Implikacje tych faktów są oczywiste. Wydaje się niezwykle prawdopodobne, że FBI miało wiele sposobów, aby dowiedzieć się o jakichkolwiek zorganizowanych spiskach dotyczących zamieszek z 6 stycznia (podobnie jak społeczność wywiadowcza USA, jak sama przyznaje, miała wiele zaawansowanych wskazówek dotyczących ataku 9/11, ale, zgodnie z ich wymówką, tragicznie nie udało im się "połączyć kropek"). Nie ma wątpliwości, że FBI infiltrowało przynajmniej niektóre, jeśli nie wszystkie z tych grup - które od lat ostrzegają, że stanowią poważne zagrożenie dla bezpieczeństwa narodowego - za pomocą informatorów i/lub tajnych szpiegów. Wiadomo, że lider Proud Boys, Enrique Tarrio, służył w przeszłości jako informator FBI, a przerwana w 2020 r. intryga członków Three Percenters, mająca na celu porwanie Gov. Gretchen Whitmer (D-MI), została ukształtowana i napędzana przez to, co według The Wall Street Journal było "tajnymi agentami i poufnymi informatorami" FBI.

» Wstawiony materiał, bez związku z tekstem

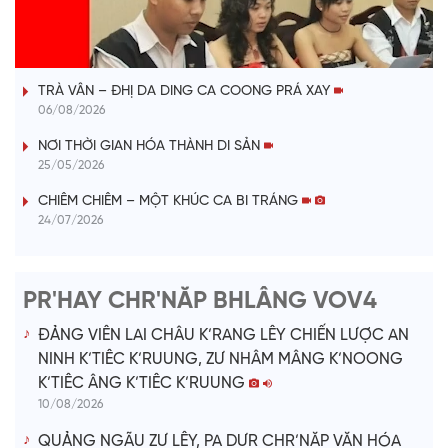
l
VÀI PHÚT DÀNH CHO QUẢNG BÁ
a
TRÀ VÂN – ĐHỊ DA DING CA COONG PRÁ XAY
y
06/08/2026
V
NƠI THỜI GIAN HÓA THÀNH DI SẢN
25/05/2026
i
CHIÊM CHIÊM – MỘT KHÚC CA BI TRÁNG
24/07/2026
d
e
PR'HAY CHR'NĂP BHLÂNG VOV4
o
ĐẢNG VIÊN LAI CHÂU K’RANG LÊY CHIẾN LƯỢC AN
NINH K’TIÊC K’RUUNG, ZƯ NHÂM MÂNG K’NOONG
K’TIÊC ÂNG K’TIÊC K’RUUNG
10/08/2026
QUẢNG NGÃU ZƯ LÊY, PA DƯR CHR’NĂP VĂN HÓA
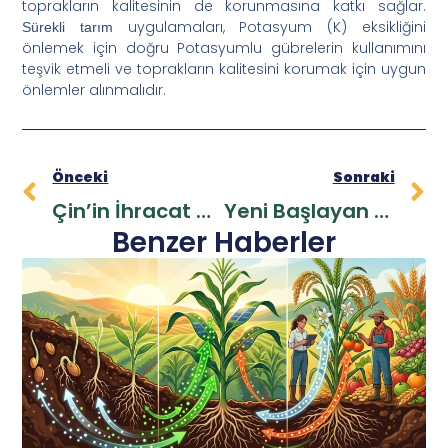
toprakların kalitesinin de korunmasına katkı sağlar.
uygulamaları, Potasyum (K) eksikliğini
Sürekli tarım
önlemek için doğru Potasyumlu gübrelerin kullanımını
teşvik etmeli ve toprakların kalitesini korumak için uygun
önlemler alınmalıdır.
Önceki
Sonraki
Çin’in İhracat Kısıtlamalarının Gübre Sektörüne Etkisi: Dünya Gıda Sistemi Için Riskler Ve Fırsatlar
Yeni Başlayan Çiftçiler Için Gübre Planlaması: Topraklarınızı Verimli Hale Getirin
Benzer Haberler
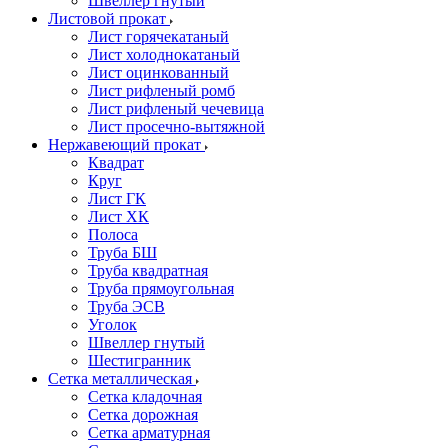
Швеллер гнутый
Листовой прокат
Лист горячекатаный
Лист холоднокатаный
Лист оцинкованный
Лист рифленый ромб
Лист рифленый чечевица
Лист просечно-вытяжной
Нержавеющий прокат
Квадрат
Круг
Лист ГК
Лист ХК
Полоса
Труба БШ
Труба квадратная
Труба прямоугольная
Труба ЭСВ
Уголок
Швеллер гнутый
Шестигранник
Сетка металлическая
Сетка кладочная
Сетка дорожная
Сетка арматурная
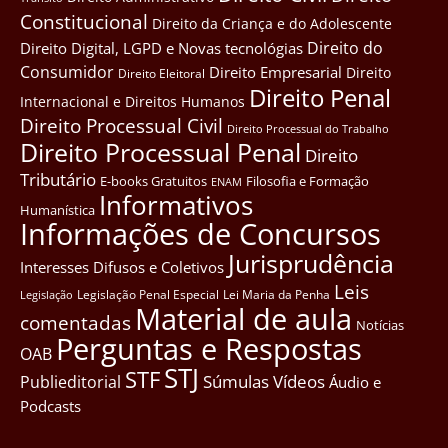
Constitucional
Direito da Criança e do Adolescente
Direito do
Direito Digital, LGPD e Novas tecnológias
Consumidor
Direito Empresarial
Direito
Direito Eleitoral
Direito Penal
Internacional e Direitos Humanos
Direito Processual Civil
Direito Processual do Trabalho
Direito Processual Penal
Direito
Tributário
E-books Gratuitos
Filosofia e Formação
ENAM
Informativos
Humanística
Informações de Concursos
Jurisprudência
Interesses Difusos e Coletivos
Leis
Legislação Penal Especial
Lei Maria da Penha
Legislação
Material de aula
comentadas
Notícias
Perguntas e Respostas
OAB
STJ
STF
Súmulas
Vídeos
Publieditorial
Áudio e
Podcasts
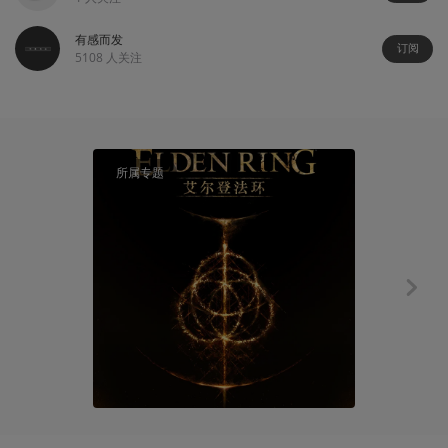
有感而发
订阅
5108
人关注
00:57
所属专题
太屎了
褪色者们不要
登币了~
势不可
2022-03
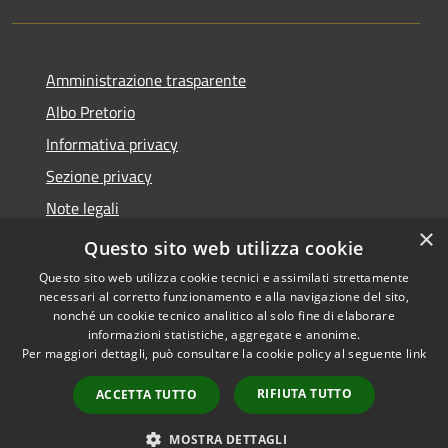
Amministrazione trasparente
Albo Pretorio
Informativa privacy
Sezione privacy
Note legali
×
Dichiarazione di accessibilità
Questo sito web utilizza cookie
Questo sito web utilizza cookie tecnici e assimilati strettamente
necessari al corretto funzionamento e alla navigazione del sito,
nonché un cookie tecnico analitico al solo fine di elaborare
informazioni statistiche, aggregate e anonime.
RSS
Copyright © 2026 • Comune di
Per maggiori dettagli, può consultare la cookie policy al seguente
link
Accessibilità
Scanzorosciate • Powered by
Privacy
Municipium
Accesso
•
RIFIUTA TUTTO
ACCETTA TUTTO
Cookie
redazione
Mappa del sito
MOSTRA DETTAGLI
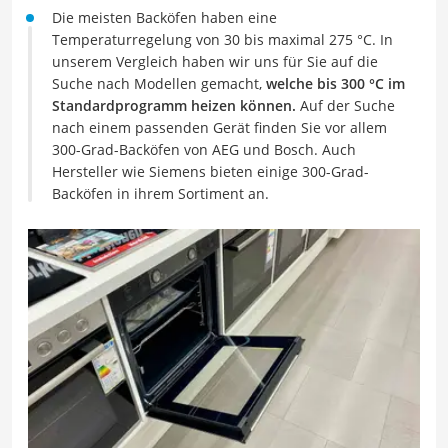
Die meisten Backöfen haben eine
Temperaturregelung von 30 bis maximal 275 °C. In
unserem Vergleich haben wir uns für Sie auf die
Suche nach Modellen gemacht,
welche bis 300 °C im
Standardprogramm heizen können.
Auf der Suche
nach einem passenden Gerät finden Sie vor allem
300-Grad-Backöfen von AEG und Bosch. Auch
Hersteller wie Siemens bieten einige 300-Grad-
Backöfen in ihrem Sortiment an.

To, co byłoby szokujące i dziwne, to nie to, że FBI osadziło informatorów i innych infiltratorów w grupach planujących zamieszki na Kapitolu 6 stycznia. To, co byłoby szokujące i dziwne - dziwaczne i niewytłumaczalne - to fakt, że FBI nie miało tych grup pod ścisłą kontrolą. A jednak sugestia, że informatorzy FBI mogli odegrać jakąś rolę w planowaniu zamieszek 6 stycznia, została natychmiast przedstawiona jako coś podobnego do, powiedzmy, teorii prawdy 9/11 lub pytań o rolę CIA w zabójstwie JFK, lub, jeszcze kilka tygodni temu, teorii przecieku z laboratorium COVID: jako coś, co z perspektywy poważnych kręgów, tylko ledwo zdrowy na umyśle, noszący czapkę z daszkiem szaleniec mógłby nawet rozważać.
Ta reakcja jest szczególnie zdumiewająca, biorąc pod uwagę, jak często FBI robiło dokładnie to samo podczas pierwszej wojny z terroryzmem i jak powszechne były dyskusje na temat tej taktyki w liberalnych kręgach głównego nurtu. W ciągu ostatniej dekady relacjonowałem niezliczone przypadki dla The Guardian i The Intercept, w których FBI namierzało młodych amerykańskich muzułmanów, których postrzegało jako łatwych do zmanipulowania - ze względu na problemy finansowe, emocjonalne lub oba - a następnie rozmieszczało informatorów i tajnych agentów, by wmówić im, że zgadzają się dołączyć do spisków terrorystycznych, które zostały stworzone, zaprojektowane i sfinansowane przez samo FBI, a następnie pogratulować sobie rozbicia spisku, który sami zainicjowali. Jak zapytałem w jednym z nagłówków o szczególnie rażącym przypadku uwięzienia: "Dlaczego FBI musi produkować własne spiski, jeśli terroryzm i ISIS są tak poważnymi zagrożeniami?".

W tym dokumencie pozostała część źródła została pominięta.